*Data provided*

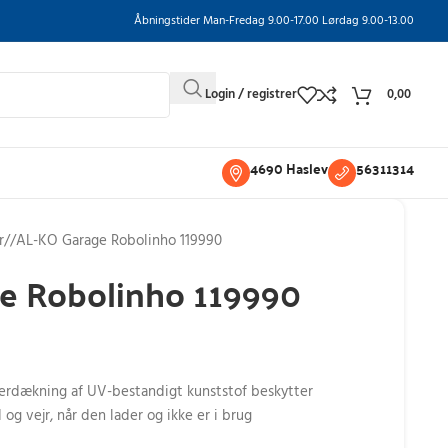
Åbningstider Man-Fredag 9.00-17.00 Lørdag 9.00-13.00
Login / registrer
0,00
4690 Haslev
56311314
r
/
AL-KO Garage Robolinho 119990
e Robolinho 119990
erdækning af UV-bestandigt kunststof beskytter
g vejr, når den lader og ikke er i brug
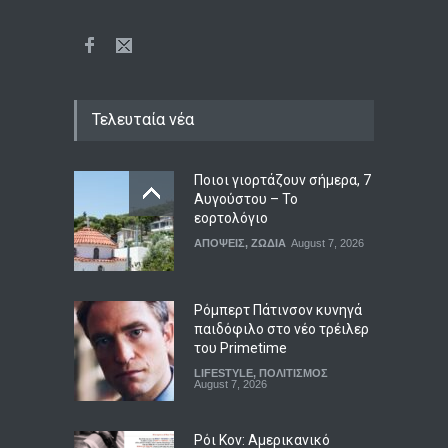
Τελευταία νέα
Ποιοι γιορτάζουν σήμερα, 7
Αυγούστου – Το
εορτολόγιο
ΑΠΟΨΕΙΣ
,
ΖΩΔΙΑ
August 7, 2026
Ρόμπερτ Πάτινσον κυνηγά
παιδόφιλο στο νέο τρέιλερ
του Primetime
LIFESTYLE
,
ΠΟΛΙΤΙΣΜΟΣ
August 7, 2026
Ρόι Κον: Αμερικανικό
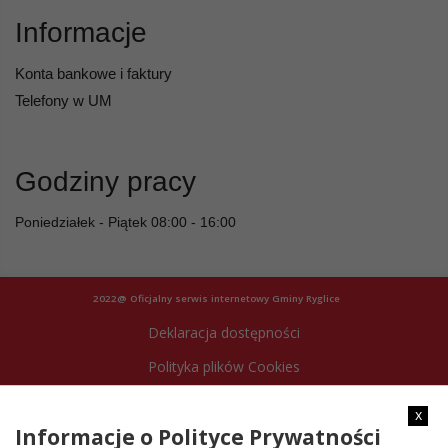
Informacje
Konta bankowe i faktury
Telefony w UM
Godziny pracy
Poniedziałek - Piątek 08:00 - 16:00
2022@ Oficjalny serwis internetowy Gminy Ryglice
Deklaracja dostępności
Polityka plików Cookies
Archiwum strony
x
Informacje o Polityce Prywatności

*Work to be completed*
With all pictures omitted, repeat every record above word for word.

*Written response*
Åbningstider Man-Fredag 9.00-17.00 Lørdag 9.00-13.00
Login / registrer
0,00
4690 Haslev
56311314
r
/
AL-KO Garage Robolinho 119990
e Robolinho 119990
erdækning af UV-bestandigt kunststof beskytter
g vejr, når den lader og ikke er i brug
Τελευταία νέα
Ποιοι γιορτάζουν σήμερα, 7
Αυγούστου – Το
εορτολόγιο
ΑΠΟΨΕΙΣ
,
ΖΩΔΙΑ
August 7, 2026
Ρόμπερτ Πάτινσον κυνηγά
παιδόφιλο στο νέο τρέιλερ
του Primetime
LIFESTYLE
,
ΠΟΛΙΤΙΣΜΟΣ
August 7, 2026
Ρόι Κον: Αμερικανικό
Informacje
Konta bankowe i faktury
Telefony w UM
Godziny pracy
Poniedziałek - Piątek 08:00 - 16:00
2022@ Oficjalny serwis internetowy Gminy Ryglice
Deklaracja dostępności
Polityka plików Cookies
Archiwum strony
x
Informacje o Polityce Prywatności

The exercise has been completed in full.